At the Redstate confab in South Carolina (this was pre-Solyndra) I pointed out onstage that Obama’s administration had been to that point remarkably scandal free. I pointed out that scandal had followed the Chicago team for decades, and that we’d learn about the scandals eventually, but likely only after everyone was out of office. This is an indictment for every journalist on the right who has the capability to investigate but spends their time on opinion writing instead. It’s no longer debatable: Andrew Breitbart has done more for the cause of conservative investigative coverage than any of the right-leaning outlets under Obama. And that’s something the DC-NY conservative professional thumb-suckers should be ashamed of.
Now, this isn’t as widespread as it ought to be. Instead of a citizen-journalist revolution, we’ve had for the most part a citizen-pundit revolution, where experience and shoe-leather matters less than quips and regurgitation. Some organizations are trying to push the ball forward: The Franklin Institute, the State Policy Network, and think tanks like The Heartland Institute (my employer) have earned more meaningful footprints in many state capitols. But the ability to be a national/cultural critic is much easier and simpler, and requires much less effort than becoming an expert in the workings of one aspect of government on the local or national level.
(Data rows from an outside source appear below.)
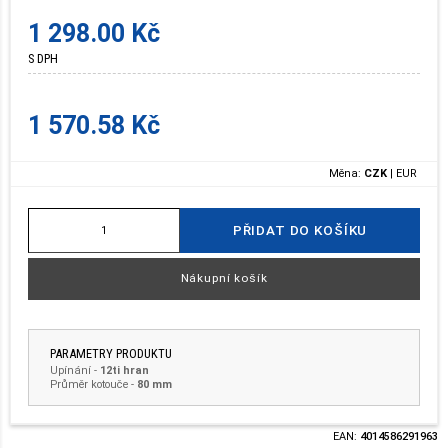
1 298.00 Kč
S DPH
1 570.58 Kč
Měna:
CZK
|
EUR
PŘIDAT DO KOŠÍKU
Nákupní košík
PARAMETRY PRODUKTU
Upínání
-
12ti hran
Průměr kotouče
-
80 mm
EAN:
4014586291963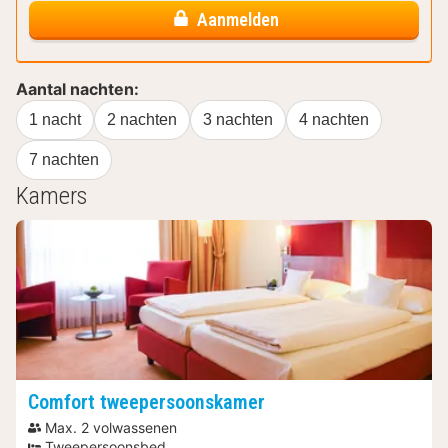
Aanmelden
Aantal nachten:
1 nacht
2 nachten
3 nachten
4 nachten
7 nachten
Kamers
Comfort tweepersoonskamer
Max. 2 volwassenen
Tweepersoonsbed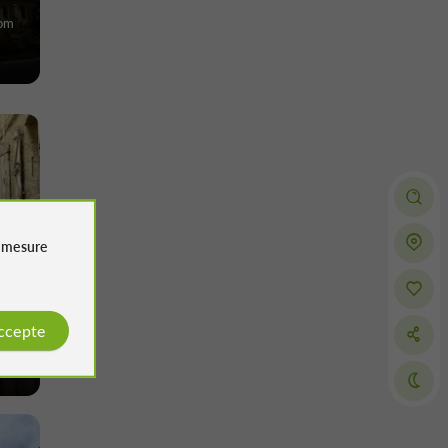
dom
e
mesure
accepte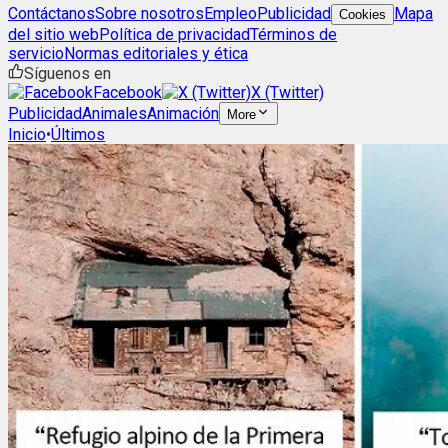
Contáctanos
Sobre nosotros
Empleo
Publicidad
Mapa
Cookies
del sitio web
Política de privacidad
Términos de
servicio
Normas editoriales y ética
Síguenos en
Facebook
X (Twitter)
Publicidad
Animales
Animación
More
Inicio
•
Últimos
The real issue is money (“Everybody wants it, that’s why they call it money“). Credit for breaking something wide open at the state or federal level rarely translates to national prestige. Most of the really good investigative journalists are stuck at local beats and will never get that far above them. It’s much easier to just offer an opinion, do so eloquently, get the TV contract, and the speaking fees, and pay the mortgage. Meanwhile, most of the money on the right which would otherwise go to people with the dedication and skill to tease out stories ends up instead in the slower moving legacy organizations, which are always late to the party.
Back to Freddoso for a moment: he is one of a number of solid shoe-leather investigative journalists with a conservative bent now at the Examiner – he’s there as an opinion page editor (Phil Klein and Tim Carney, two more solid journalists, have undergone the same transition). Freddoso’s no more than an acquaintance (again I stress that I genuinely like his work) but yesterday is a bad day for him to be throwing this stone. He spent a good hour on Twitter deriding Rick Perry for calling Sam Brownback “John” at an event based on a Twitter report from a Bloomberg journo, a report which turned out to be completely false (Perry was referring to John Archer, a candidate for Congress who was in attendance at the government reform event). It’s not that there’s anything wrong with that, anyone can make that mistake – but the point is that the Washington Examiner doesn’t have anyone covering that event, and neither do any of the right-leaning outlets. They’re in Washington, offering opinions.
It’s a different problem from the lack of investigative-focused stuff, but it illustrates the same truth. Writers on the right mostly don’t do journalism; they do play-by-play. We need good writers doing more of the former, and less of the latter.